See:  The research frontier: where next for AI and collective intelligence?

Right now, it’s difficult to go backwards on a blockchain’s immutable ledger and change original information in each block of the chain. This is especially the case as blocks are added with more data. People can’t easily rewrite history on its immutable ledger because other nodes on the chain would automatically reject any changes. Also, traditional blockchains are based on asymmetric cryptography, which prevents fraudulent signing. Unfortunately quantum computers could theoretically break the immutability of any block in the chain and falsify historical transactions.

“Companies can use blockchain technology if they incorporate quantum-resistant encryption protocols,” said Hebert. “You would need to freeze the blockchain at some point and migrate transactions to the new protocol. ”

Prepare now for post-quantum security

Even if a fraction of the predictions about blockchain come true, the security stakes are high for consumers and businesses. Blockchain made Gartner IT’s list of top 10 strategic technology trends for 2020, predicted to infiltrate everything from processing insurance claims, loans, and recalls, to identity management for students, patients, and citizens. By 2022, IDC analysts said 10 percent of the world's adult population will register for a blockchain-based self-sovereign ID, creating an expanding market of 485 million people who want to own and control their digital identity. Whether it’s verifying transactions for bitcoin mining or tracking food from farm to table, blockchain’s security horizon depends on the unique situation.
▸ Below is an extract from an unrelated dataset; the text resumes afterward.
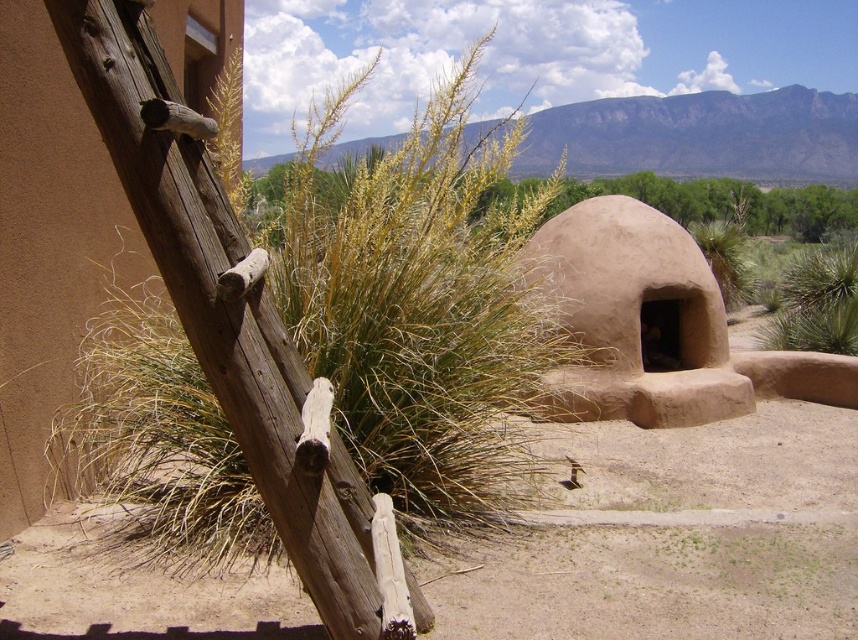 You are a hiker who wants to cross from the wooden ladder to the entrance of the dome structure. The path is covered with dry grass at left and yellow grass at center. Which grass area should you avoid stepping on if you want to stay on the more stable ground?

The dry grass at left is positioned on the left side of yellow grass at center. Dry grass is typically less stable than yellow grass, so you should avoid stepping on the dry grass at left to stay on more stable ground.

You are a gardener who wants to plant new flowers in the desert area. You notice dry grass at left and yellow grass at center. Which area would be better for planting based on their height?

The yellow grass at center is taller than the dry grass at left, so planting in the area with yellow grass at center might be better as taller vegetation could indicate more fertile soil or better growing conditions. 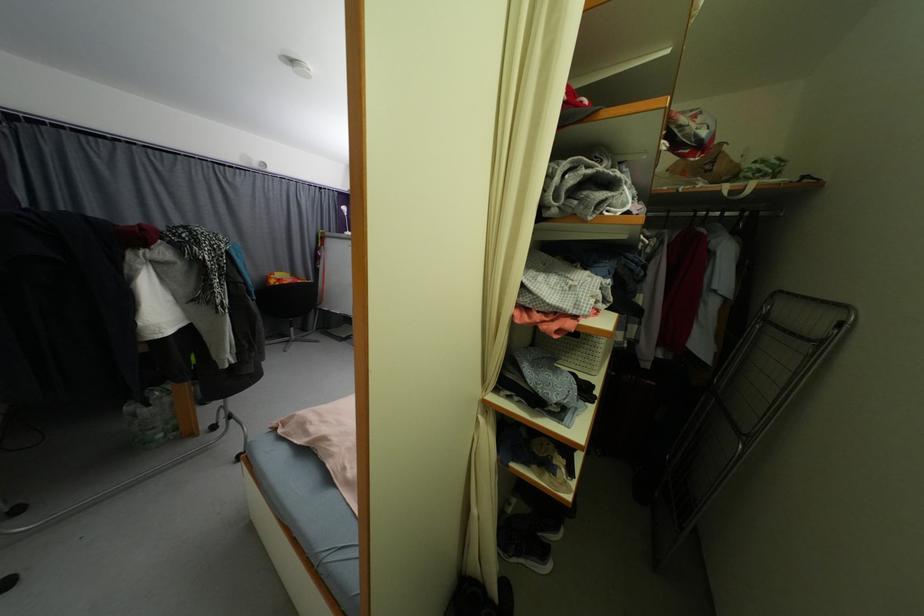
“Companies need to factor in the lifespan of their blockchains,” said Andrey Hoursanov, lead of quantum security at SAP. “If you’re using it to trace shipments from raw materials sourcing to delivery, maybe you’re looking at months, not years. In contrast, bitcoin investments typically take longer. That’s where you need to seriously consider how to protect the blockchain against quantum attacks likelier to happen further in the future.”

Re-securing cryptocurrency

Cryptocurrency isn’t necessarily just for consumers trading bitcoins. IDC analysts predicted that over 12 countries, mostly emerging economies, will begin issuing a digital currency using blockchain technologies to promote economic stability and encourage electronic commerce by 2023. As some governments begin using cryptocurrencies, Hoursanov said companies will need to begin looking at post-quantum blockchain technology for business-to-business (B2B) transactions such as procurement that involves collaboration between buyers and suppliers.
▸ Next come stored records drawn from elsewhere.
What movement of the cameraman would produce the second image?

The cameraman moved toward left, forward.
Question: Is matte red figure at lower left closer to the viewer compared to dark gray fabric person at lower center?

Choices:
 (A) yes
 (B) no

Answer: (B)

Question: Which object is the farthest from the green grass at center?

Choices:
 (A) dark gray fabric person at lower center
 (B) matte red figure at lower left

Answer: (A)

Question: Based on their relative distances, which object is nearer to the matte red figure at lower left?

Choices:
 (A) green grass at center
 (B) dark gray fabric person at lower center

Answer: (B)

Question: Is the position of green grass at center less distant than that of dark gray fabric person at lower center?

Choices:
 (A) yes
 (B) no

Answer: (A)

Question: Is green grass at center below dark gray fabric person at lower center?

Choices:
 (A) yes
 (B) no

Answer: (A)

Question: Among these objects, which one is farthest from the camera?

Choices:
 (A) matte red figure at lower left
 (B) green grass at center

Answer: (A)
See:  Accenture: Fintech, Cybersecurity and Methods to Handle Threat

Cross-border payments are another potential security risk. For example, IDC researchers predicted that 85 percent of global container shipping will be tracked by blockchain, with half of this volume using blockchain-enabled cross-border payments in just three years. They said that 40 percent of tier one financial institutions will use blockchain networks to process point-to-point cross-border payments, bypassing SWIFT and the correspondent or central banking infrastructure by 2024.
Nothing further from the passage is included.